| 1. | Introduction |
| 2. | Binomial model |
| 3. | Options |
| 4. | American puts |
| 5. | Systems of equations |
| 6. | Matrix operations |
| 7. | Matrix inverse |
Systems of Equations with C++ Tables
1. Matrix form of the system
The system of equations \begin{eqnarray*} a_{11}x_1 + a_{12}x_2+\cdots+a_{1n}x_n&=&b_1\\ a_{21}x_1+a_{22}x_2+\cdots+ a_{2n}x_n&=&b_2\\ &\vdots& \\ a_{n1}x_1+a_{n2}x_2+\cdots+a_{nn}x_n&=&b_n \end{eqnarray*} can be written in the matrix form \(M\overrightarrow x=\overrightarrow b\), where the matrix \(M\) and the vectors \(\overrightarrow x\) and \(\overrightarrow b\) are defined in the following way \begin{eqnarray*}M&=& \left[\begin{array}{cccc} a_{11}&a_{12}&\cdots&a_{1n}\\ a_{21}&a_{22}&\cdots&a_{2n}\\ \vdots&\vdots&\ddots&\vdots\\ a_{n1}&a_{n2}&\cdots&a_{nn}\end{array}\right],\quad \overrightarrow x=\left[\begin{array}{c}x_1\\x_2\\ \vdots\\x_n\end{array}\right],\quad \overrightarrow b = \left[\begin{array}{c}b_1\\b_2\\ \vdots\\b_n\end{array}\right]. \end{eqnarray*}
2. Vectors and matrices in C++ tables
If we want to solve the system \(M\overrightarrow x=\overrightarrow b\) using C++ tables, we first need to get the vector \(\overrightarrow b\) and the matrix \(M\) from the input table \(A\).

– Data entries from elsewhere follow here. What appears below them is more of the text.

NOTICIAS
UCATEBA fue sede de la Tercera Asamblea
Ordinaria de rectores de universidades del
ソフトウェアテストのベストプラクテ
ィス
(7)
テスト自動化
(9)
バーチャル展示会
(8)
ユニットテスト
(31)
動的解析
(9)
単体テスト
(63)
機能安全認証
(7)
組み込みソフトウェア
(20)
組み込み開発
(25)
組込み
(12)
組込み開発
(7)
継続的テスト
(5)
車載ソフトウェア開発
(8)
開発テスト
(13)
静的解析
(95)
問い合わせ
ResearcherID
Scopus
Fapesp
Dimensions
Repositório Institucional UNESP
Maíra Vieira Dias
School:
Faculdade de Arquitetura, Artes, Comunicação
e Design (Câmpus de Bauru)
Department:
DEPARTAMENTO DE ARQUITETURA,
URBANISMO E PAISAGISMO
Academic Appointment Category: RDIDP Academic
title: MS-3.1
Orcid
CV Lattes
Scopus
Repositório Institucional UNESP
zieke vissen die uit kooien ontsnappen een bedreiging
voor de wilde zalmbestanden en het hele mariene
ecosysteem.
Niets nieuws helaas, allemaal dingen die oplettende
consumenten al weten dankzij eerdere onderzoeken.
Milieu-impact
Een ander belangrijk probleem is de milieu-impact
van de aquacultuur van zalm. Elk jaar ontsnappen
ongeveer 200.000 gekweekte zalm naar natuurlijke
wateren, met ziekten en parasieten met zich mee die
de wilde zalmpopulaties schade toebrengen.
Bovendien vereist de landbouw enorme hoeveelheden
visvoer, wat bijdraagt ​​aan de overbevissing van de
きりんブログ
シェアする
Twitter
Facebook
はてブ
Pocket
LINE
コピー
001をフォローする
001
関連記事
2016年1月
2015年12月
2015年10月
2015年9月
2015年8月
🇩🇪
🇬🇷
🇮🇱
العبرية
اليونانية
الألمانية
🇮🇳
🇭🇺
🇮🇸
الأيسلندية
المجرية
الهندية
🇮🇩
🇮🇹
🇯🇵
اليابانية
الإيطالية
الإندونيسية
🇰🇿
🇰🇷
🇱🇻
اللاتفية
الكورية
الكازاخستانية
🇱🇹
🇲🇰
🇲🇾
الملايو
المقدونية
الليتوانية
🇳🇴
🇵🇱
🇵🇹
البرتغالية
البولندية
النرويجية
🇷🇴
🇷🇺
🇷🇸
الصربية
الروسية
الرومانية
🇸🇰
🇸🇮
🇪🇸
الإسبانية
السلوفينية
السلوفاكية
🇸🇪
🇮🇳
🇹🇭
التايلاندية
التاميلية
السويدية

The vector \(\overrightarrow b\) has to be of the type std::vector<double>. The matrix \(M\) has to be of type std::vector<std::vector<double> >.
2.1. Reading the vector from the input
The following code reads the vector b of dimension \(3\) from the cells A[0][5], A[1][5], and A[2][5].
std::vector<double> b=LALG::columnToVector(A,0,5,3);
The arguments 0 and 5 specify the top left corner of the input matrix from where the copying will start. The last argument, 3, is the desired length of the vector.
2.2. Reading the matrix from the input
The following code reads the matrix M of format \(3\times 3\) from the top-left corner of the input matrix \(A\).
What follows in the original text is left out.